Mines

Lutte contre l’orpaillage : Une mission interministérielle annoncée au Ghana en janvier 2019

Le ministre des mines et de la géologie, Jean Claude Kouassi

Photo : AIP

Abidjan, 27 déc (AIP)- Le ministre des Mines et de la Géologie, Jean-Claude Brou, a révélé mercredi, à Abidjan, l’envoi d’une mission interministérielle ivoirienne, à Accra, au Ghana, en janvier 2019, dans le cadre de la lutte contre l’orpaillage clandestin.

Il a donné l’information à l’occasion de la cérémonie de lancement des activités, de la Brigade de répressions des infractions au code minier (BRICM), à la Société de développement minier (SODEMI), dans la commune de Cocody.

Selon le ministre Jean-Claude Kouassi, cette mission au Ghana s’inscrit dans le cadre de la relance de la coopération avec les pays de la sous-région car chacun des pays membres de la Communauté des Etats de l’Afrique de l’Ouest (CEDEAO) est confronté à l’orpaillage clandestin.

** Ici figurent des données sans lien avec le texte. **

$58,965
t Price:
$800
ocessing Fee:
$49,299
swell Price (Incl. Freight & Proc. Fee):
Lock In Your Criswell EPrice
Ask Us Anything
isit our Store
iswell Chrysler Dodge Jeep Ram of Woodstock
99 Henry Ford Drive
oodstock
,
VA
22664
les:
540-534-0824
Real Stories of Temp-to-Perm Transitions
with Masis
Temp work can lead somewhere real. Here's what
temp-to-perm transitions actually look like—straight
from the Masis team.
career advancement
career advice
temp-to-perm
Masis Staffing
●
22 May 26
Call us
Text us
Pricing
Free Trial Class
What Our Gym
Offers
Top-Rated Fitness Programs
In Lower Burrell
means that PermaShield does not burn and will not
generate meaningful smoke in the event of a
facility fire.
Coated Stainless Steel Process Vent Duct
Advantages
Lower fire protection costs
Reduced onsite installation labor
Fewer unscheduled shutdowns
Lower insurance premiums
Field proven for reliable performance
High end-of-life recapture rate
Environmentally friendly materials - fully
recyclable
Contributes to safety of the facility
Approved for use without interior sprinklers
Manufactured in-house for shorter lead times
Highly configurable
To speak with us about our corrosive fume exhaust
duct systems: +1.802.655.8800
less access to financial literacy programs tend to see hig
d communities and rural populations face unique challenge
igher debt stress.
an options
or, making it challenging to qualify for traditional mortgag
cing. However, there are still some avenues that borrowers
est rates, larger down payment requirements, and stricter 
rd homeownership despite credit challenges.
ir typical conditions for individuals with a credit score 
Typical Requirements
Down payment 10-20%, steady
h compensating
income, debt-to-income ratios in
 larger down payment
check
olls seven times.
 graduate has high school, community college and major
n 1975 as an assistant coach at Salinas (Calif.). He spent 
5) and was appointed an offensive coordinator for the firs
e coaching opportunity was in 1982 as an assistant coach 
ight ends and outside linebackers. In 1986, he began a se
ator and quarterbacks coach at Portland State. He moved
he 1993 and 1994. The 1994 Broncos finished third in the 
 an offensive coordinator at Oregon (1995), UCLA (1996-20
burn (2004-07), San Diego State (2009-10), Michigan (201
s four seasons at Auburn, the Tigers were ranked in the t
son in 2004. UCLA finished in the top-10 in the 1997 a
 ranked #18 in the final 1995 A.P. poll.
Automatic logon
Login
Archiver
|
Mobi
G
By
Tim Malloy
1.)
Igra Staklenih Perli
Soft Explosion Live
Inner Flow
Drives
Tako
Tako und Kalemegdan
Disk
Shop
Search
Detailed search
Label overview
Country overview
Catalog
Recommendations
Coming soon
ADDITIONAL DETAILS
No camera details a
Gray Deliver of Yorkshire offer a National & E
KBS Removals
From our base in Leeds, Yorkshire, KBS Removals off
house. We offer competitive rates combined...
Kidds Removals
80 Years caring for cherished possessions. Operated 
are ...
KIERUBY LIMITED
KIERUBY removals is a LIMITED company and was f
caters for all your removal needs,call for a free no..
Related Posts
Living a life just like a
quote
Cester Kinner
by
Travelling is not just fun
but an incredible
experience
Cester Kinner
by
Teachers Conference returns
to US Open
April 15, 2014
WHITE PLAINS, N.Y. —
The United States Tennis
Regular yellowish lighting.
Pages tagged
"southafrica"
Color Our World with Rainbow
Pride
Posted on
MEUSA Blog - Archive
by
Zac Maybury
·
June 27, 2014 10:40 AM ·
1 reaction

Elle devra permettre de convenir de mesures concrètes de lutte contre l’orpaillage clandestin en amont de la Bia et de la Tanoé, conformément au mémorandum conclu par le Ghana et la Côte d’Ivoire, le 17 octobre 2017.

La réunion au sommet de Ghana fait partie des cinq mesures décidées par le gouvernement en vue de « réduire sensiblement, à brève échéance », l’orpaillage clandestin et ses effets nocifs sur la santé et la sécurité des populations, ainsi que sur notre environnement.

Les quatre autres mesures portent sur le « Projet de chantiers écoles » dans le secteur de la petite mine, la reprise de la délivrance des autorisations d’exploitation minière artisanale et semi-industrielle aux requérants remplissant les conditions prévues par la réglementation minière, la réactivation des Comités Techniques Locaux (CTL) pour éviter les recolonisations et enfin la définition, par décrets, de couloirs minéralisés à destination des opérateurs du secteur de la petite mine.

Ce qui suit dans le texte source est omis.